%%

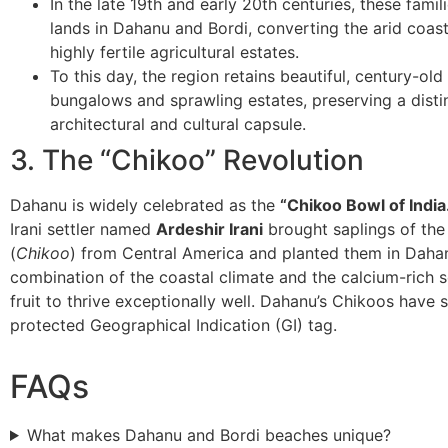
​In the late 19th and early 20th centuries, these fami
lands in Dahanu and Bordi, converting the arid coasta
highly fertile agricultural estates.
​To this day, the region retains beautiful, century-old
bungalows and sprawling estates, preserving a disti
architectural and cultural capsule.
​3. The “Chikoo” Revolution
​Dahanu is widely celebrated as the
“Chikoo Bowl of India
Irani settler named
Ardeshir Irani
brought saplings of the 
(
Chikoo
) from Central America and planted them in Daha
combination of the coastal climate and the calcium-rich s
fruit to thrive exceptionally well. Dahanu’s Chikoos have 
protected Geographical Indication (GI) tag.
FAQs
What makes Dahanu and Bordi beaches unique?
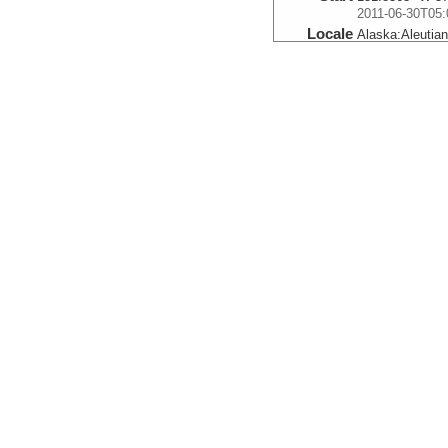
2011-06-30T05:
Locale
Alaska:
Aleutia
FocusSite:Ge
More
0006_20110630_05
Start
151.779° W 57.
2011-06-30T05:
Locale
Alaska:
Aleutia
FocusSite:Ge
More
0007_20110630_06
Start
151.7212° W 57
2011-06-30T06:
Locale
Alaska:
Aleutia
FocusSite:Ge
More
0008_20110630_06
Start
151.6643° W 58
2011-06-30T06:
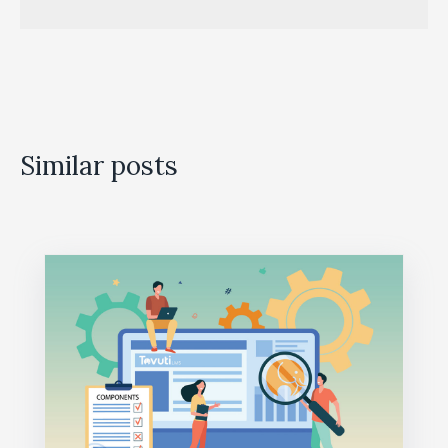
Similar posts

%%

If a record holds a picture, leave the picture out, but copy everything else exactly.

​In the late 19th and early 20th centuries, these fami
lands in Dahanu and Bordi, converting the arid coasta
highly fertile agricultural estates.
​To this day, the region retains beautiful, century-old
bungalows and sprawling estates, preserving a disti
architectural and cultural capsule.
​3. The “Chikoo” Revolution
​Dahanu is widely celebrated as the
“Chikoo Bowl of India
Irani settler named
Ardeshir Irani
brought saplings of the 
(
Chikoo
) from Central America and planted them in Daha
combination of the coastal climate and the calcium-rich s
fruit to thrive exceptionally well. Dahanu’s Chikoos have 
protected Geographical Indication (GI) tag.
FAQs
What makes Dahanu and Bordi beaches unique?
2011-06-30T05:
Locale
Alaska:
Aleutia
FocusSite:Ge
More
0006_20110630_05
Start
151.779° W 57.
2011-06-30T05:
Locale
Alaska:
Aleutia
FocusSite:Ge
More
0007_20110630_06
Start
151.7212° W 57
2011-06-30T06:
Locale
Alaska:
Aleutia
FocusSite:Ge
More
0008_20110630_06
Start
151.6643° W 58
2011-06-30T06:
Similar posts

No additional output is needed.